Desculpem o malajambramento das impressões.

3 comentários:

  1. Apesar de se mostrar contrário a muitas de suas teses, o prof. Homero deixa clara sua defesa dos meios utilizados pelo movimento estudantil, como o cadeiraço. Segundo o prof. Homero, o cadeiraço tem sido o único meio de os estudantes fazerem política na instituição universitária. Não discordo que o cadeiraço seja um instrumento político que pode forçar transformações importantes na instituição universitária. Entretanto, se defendermos o cadeiraço como nosso único instrumento político disponível, corremos o risco de anunciar a pobreza e a miséria do movimento estudantil. Não somos capazes de criar novos meios de se fazer política? Obstruir o acesso às salas de aula, interrompendo parcialmente o funcionamento da instituição universitária, tornou-se o instrumento político por excelência? Há, ainda, uma consequência mais perniciosa dessa perspectiva. Se consideramos que o único modo de se fazer política na instituição universitária é rompendo com sua normalidade institucional, ao mesmo tempo estamos afirmando que a própria normalidade institucional universitária não é, ela mesma, permeada e motivada por questões políticas. Tornamo-nos incapazes de ver que muitos dos entraves mais enraizados de qualquer transformação institucional da universidade também se encontram no andamento das aulas, na organização curricular, no fato de alguns professores não assumirem suas funções institucionais com responsabilidade.
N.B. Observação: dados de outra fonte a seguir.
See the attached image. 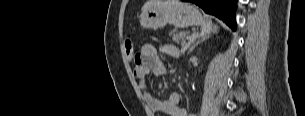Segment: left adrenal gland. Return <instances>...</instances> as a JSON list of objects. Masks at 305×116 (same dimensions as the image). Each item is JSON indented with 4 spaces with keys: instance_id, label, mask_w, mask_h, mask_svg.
<instances>
[{
    "instance_id": "1",
    "label": "left adrenal gland",
    "mask_w": 305,
    "mask_h": 116,
    "mask_svg": "<svg viewBox=\"0 0 305 116\" xmlns=\"http://www.w3.org/2000/svg\"><path fill=\"white\" fill-rule=\"evenodd\" d=\"M210 36H209V33H208V31H202L200 34H199V36H198V40L189 48V51H188V53H191L193 50H194V48L199 44V43H201L202 41H205L206 39H208ZM191 44V41L188 43V47H189V45Z\"/></svg>"
}]
</instances>
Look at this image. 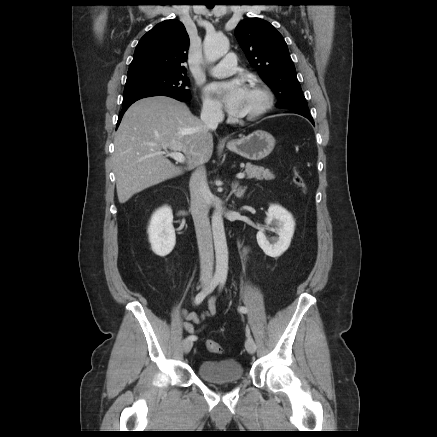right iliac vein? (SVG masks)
I'll use <instances>...</instances> for the list:
<instances>
[{"mask_svg": "<svg viewBox=\"0 0 437 437\" xmlns=\"http://www.w3.org/2000/svg\"><path fill=\"white\" fill-rule=\"evenodd\" d=\"M192 346H193V341L191 339H185L182 343L184 353L185 354L189 353L192 349Z\"/></svg>", "mask_w": 437, "mask_h": 437, "instance_id": "right-iliac-vein-1", "label": "right iliac vein"}]
</instances>
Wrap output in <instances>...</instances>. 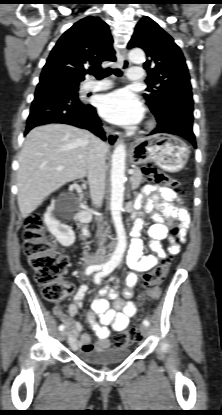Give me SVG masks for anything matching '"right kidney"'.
Returning <instances> with one entry per match:
<instances>
[{
  "mask_svg": "<svg viewBox=\"0 0 222 415\" xmlns=\"http://www.w3.org/2000/svg\"><path fill=\"white\" fill-rule=\"evenodd\" d=\"M44 223L51 234L63 246H71L75 242V233L72 228L57 219L56 209L50 206L44 214Z\"/></svg>",
  "mask_w": 222,
  "mask_h": 415,
  "instance_id": "right-kidney-1",
  "label": "right kidney"
}]
</instances>
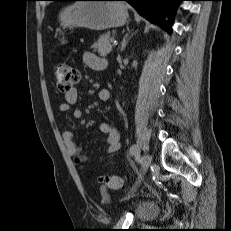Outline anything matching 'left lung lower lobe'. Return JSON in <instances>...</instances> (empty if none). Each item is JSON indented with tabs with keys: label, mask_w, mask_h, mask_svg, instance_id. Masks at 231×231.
I'll return each mask as SVG.
<instances>
[{
	"label": "left lung lower lobe",
	"mask_w": 231,
	"mask_h": 231,
	"mask_svg": "<svg viewBox=\"0 0 231 231\" xmlns=\"http://www.w3.org/2000/svg\"><path fill=\"white\" fill-rule=\"evenodd\" d=\"M55 1H75V0H55ZM128 2L139 14L153 23L163 27L167 32H171V20L165 21L167 15L174 13L175 7L183 0H121Z\"/></svg>",
	"instance_id": "left-lung-lower-lobe-1"
}]
</instances>
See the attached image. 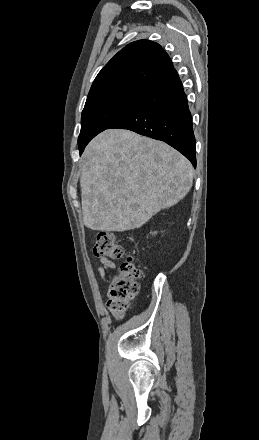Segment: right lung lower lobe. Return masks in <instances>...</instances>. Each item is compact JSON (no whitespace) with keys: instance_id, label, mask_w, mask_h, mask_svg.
I'll list each match as a JSON object with an SVG mask.
<instances>
[{"instance_id":"98d812e1","label":"right lung lower lobe","mask_w":259,"mask_h":440,"mask_svg":"<svg viewBox=\"0 0 259 440\" xmlns=\"http://www.w3.org/2000/svg\"><path fill=\"white\" fill-rule=\"evenodd\" d=\"M110 128L128 129L161 140L196 167L192 117L182 82L175 69L168 72L142 99Z\"/></svg>"}]
</instances>
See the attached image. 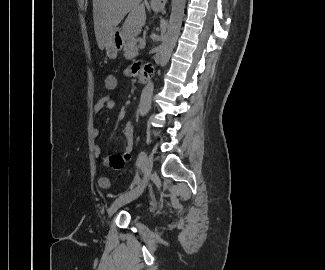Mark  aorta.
<instances>
[{
	"label": "aorta",
	"instance_id": "762f6f07",
	"mask_svg": "<svg viewBox=\"0 0 325 270\" xmlns=\"http://www.w3.org/2000/svg\"><path fill=\"white\" fill-rule=\"evenodd\" d=\"M185 1L186 0H172V9L168 23L167 33L165 35L164 41L160 46L161 63L168 62L173 48L176 45L184 16ZM153 90L154 84L152 82H148L142 91L141 100L139 104V112L142 116L146 115L150 110Z\"/></svg>",
	"mask_w": 325,
	"mask_h": 270
}]
</instances>
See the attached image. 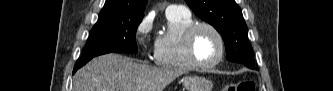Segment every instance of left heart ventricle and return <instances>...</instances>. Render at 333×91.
<instances>
[{
	"label": "left heart ventricle",
	"mask_w": 333,
	"mask_h": 91,
	"mask_svg": "<svg viewBox=\"0 0 333 91\" xmlns=\"http://www.w3.org/2000/svg\"><path fill=\"white\" fill-rule=\"evenodd\" d=\"M220 52V44L215 34L209 29L203 28L195 37V55L202 63L214 61Z\"/></svg>",
	"instance_id": "1"
}]
</instances>
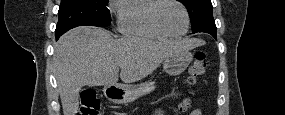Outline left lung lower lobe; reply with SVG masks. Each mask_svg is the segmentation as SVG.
<instances>
[{
  "label": "left lung lower lobe",
  "instance_id": "obj_1",
  "mask_svg": "<svg viewBox=\"0 0 285 115\" xmlns=\"http://www.w3.org/2000/svg\"><path fill=\"white\" fill-rule=\"evenodd\" d=\"M202 32L209 33L215 39H217V37H216V25H211V26L205 27Z\"/></svg>",
  "mask_w": 285,
  "mask_h": 115
}]
</instances>
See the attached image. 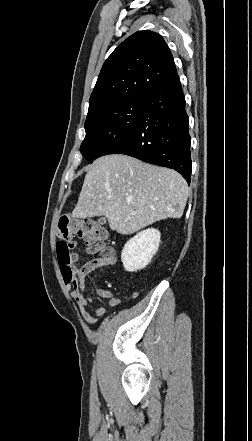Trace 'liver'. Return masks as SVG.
Returning <instances> with one entry per match:
<instances>
[{
    "mask_svg": "<svg viewBox=\"0 0 252 441\" xmlns=\"http://www.w3.org/2000/svg\"><path fill=\"white\" fill-rule=\"evenodd\" d=\"M188 185L176 171L131 156H102L89 166L75 218L104 215L110 229L123 235L183 215Z\"/></svg>",
    "mask_w": 252,
    "mask_h": 441,
    "instance_id": "obj_1",
    "label": "liver"
}]
</instances>
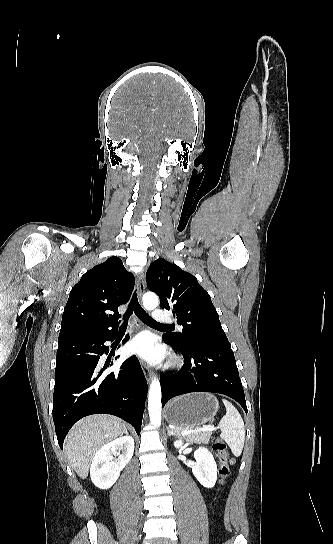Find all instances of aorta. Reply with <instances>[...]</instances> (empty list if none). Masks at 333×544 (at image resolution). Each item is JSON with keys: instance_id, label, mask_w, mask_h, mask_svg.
<instances>
[{"instance_id": "aorta-1", "label": "aorta", "mask_w": 333, "mask_h": 544, "mask_svg": "<svg viewBox=\"0 0 333 544\" xmlns=\"http://www.w3.org/2000/svg\"><path fill=\"white\" fill-rule=\"evenodd\" d=\"M159 304V299L155 293L147 292L143 295V306L147 310L155 309ZM148 411L152 425L159 427L161 425V387L157 378L151 382L148 393Z\"/></svg>"}]
</instances>
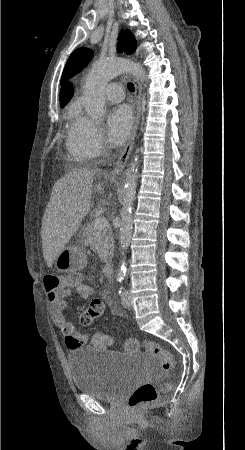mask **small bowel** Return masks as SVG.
<instances>
[{"label": "small bowel", "mask_w": 245, "mask_h": 450, "mask_svg": "<svg viewBox=\"0 0 245 450\" xmlns=\"http://www.w3.org/2000/svg\"><path fill=\"white\" fill-rule=\"evenodd\" d=\"M49 277V276H47ZM106 290L103 294L105 295ZM71 294L78 295L82 300H88L94 294V289L82 283H77L56 291H47V298L50 301V314L53 322L64 334L72 333L75 330L73 324L66 320L65 311L67 303L65 298ZM89 345L97 348H106L113 344L110 336L95 333L90 337Z\"/></svg>", "instance_id": "obj_1"}]
</instances>
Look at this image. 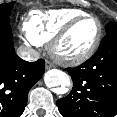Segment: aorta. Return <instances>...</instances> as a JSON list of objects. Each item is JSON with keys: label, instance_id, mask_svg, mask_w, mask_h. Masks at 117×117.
Instances as JSON below:
<instances>
[{"label": "aorta", "instance_id": "762f6f07", "mask_svg": "<svg viewBox=\"0 0 117 117\" xmlns=\"http://www.w3.org/2000/svg\"><path fill=\"white\" fill-rule=\"evenodd\" d=\"M44 82L47 87H56L60 89V91L71 85L70 76L59 69L47 71L44 75Z\"/></svg>", "mask_w": 117, "mask_h": 117}]
</instances>
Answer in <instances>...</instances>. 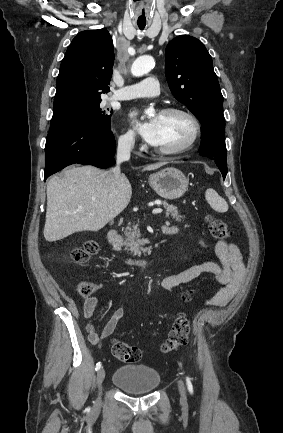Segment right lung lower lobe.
<instances>
[{
    "instance_id": "right-lung-lower-lobe-1",
    "label": "right lung lower lobe",
    "mask_w": 283,
    "mask_h": 433,
    "mask_svg": "<svg viewBox=\"0 0 283 433\" xmlns=\"http://www.w3.org/2000/svg\"><path fill=\"white\" fill-rule=\"evenodd\" d=\"M114 153L115 138L110 128L87 122L50 124L44 181L74 163L108 168L115 163Z\"/></svg>"
}]
</instances>
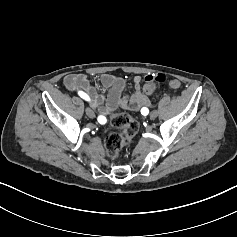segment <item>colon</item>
<instances>
[{
  "mask_svg": "<svg viewBox=\"0 0 237 237\" xmlns=\"http://www.w3.org/2000/svg\"><path fill=\"white\" fill-rule=\"evenodd\" d=\"M166 77L163 74H157L154 78L148 80L143 91L146 94L153 93L158 84H164ZM111 125L115 128L122 129V133H110L104 141L105 151L111 160L119 157L121 149L129 145L139 131V123L125 113H116L111 117Z\"/></svg>",
  "mask_w": 237,
  "mask_h": 237,
  "instance_id": "1",
  "label": "colon"
}]
</instances>
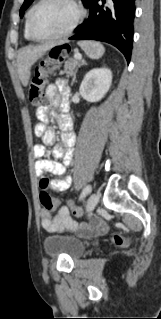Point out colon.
I'll return each instance as SVG.
<instances>
[{"instance_id":"5ec220e1","label":"colon","mask_w":161,"mask_h":319,"mask_svg":"<svg viewBox=\"0 0 161 319\" xmlns=\"http://www.w3.org/2000/svg\"><path fill=\"white\" fill-rule=\"evenodd\" d=\"M69 52V45L61 44L52 48L47 55L42 58L28 86L29 99L33 106H40L44 102L43 89L49 80V75L62 64ZM51 184L52 181L49 178L43 177L41 179L43 189L40 192L39 200L42 207L48 211L55 209L59 205V201L54 199L46 190ZM113 241L118 246H126L129 244V240L121 236H114Z\"/></svg>"}]
</instances>
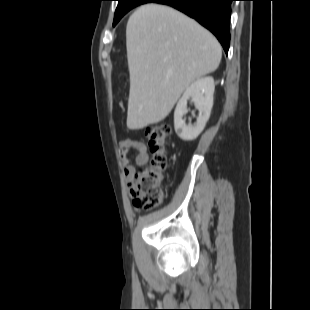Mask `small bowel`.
I'll return each mask as SVG.
<instances>
[{"label":"small bowel","instance_id":"obj_1","mask_svg":"<svg viewBox=\"0 0 310 310\" xmlns=\"http://www.w3.org/2000/svg\"><path fill=\"white\" fill-rule=\"evenodd\" d=\"M134 150L136 155L134 162L131 161L129 153ZM119 155L124 168V175L131 180L136 172V167L143 166L148 161V153L144 143L135 139H125L119 144Z\"/></svg>","mask_w":310,"mask_h":310}]
</instances>
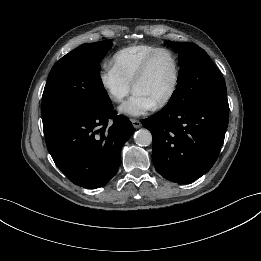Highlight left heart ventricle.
<instances>
[{"instance_id": "1", "label": "left heart ventricle", "mask_w": 261, "mask_h": 261, "mask_svg": "<svg viewBox=\"0 0 261 261\" xmlns=\"http://www.w3.org/2000/svg\"><path fill=\"white\" fill-rule=\"evenodd\" d=\"M174 77V64L167 53H159L153 59L146 77L134 88L149 98L154 104L158 103L168 93Z\"/></svg>"}]
</instances>
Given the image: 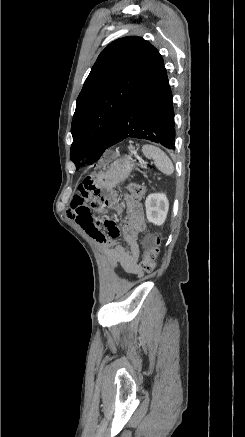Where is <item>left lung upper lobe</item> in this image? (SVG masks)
Wrapping results in <instances>:
<instances>
[{
	"instance_id": "obj_1",
	"label": "left lung upper lobe",
	"mask_w": 245,
	"mask_h": 437,
	"mask_svg": "<svg viewBox=\"0 0 245 437\" xmlns=\"http://www.w3.org/2000/svg\"><path fill=\"white\" fill-rule=\"evenodd\" d=\"M158 50L138 36L110 43L98 56L76 101L70 158L76 168L93 164L107 142L127 100L155 61Z\"/></svg>"
}]
</instances>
Criou-se um consenso e uma aceitação tão absolutos em nosso departamento que as greves e as paralisações, sejam elas quais forem, incidem minimamente sobre a normalidade institucional, pois me parece que ela já se tornou impermeável a qualquer acontecimento político. Volto a dizer: não sou contra o cadeiraço. A voz calada precede o grito. Mas temo que, finda a greve, nos acomodemos novamente à normalidade institucional, justamente por considerarmos a sua suspensão o único modo de se fazer política. Então, o currículo será o mesmo, as aulas serão as mesmas, os professores serão os mesmos, os alunos serão os mesmos, a Filosofia será a mesma.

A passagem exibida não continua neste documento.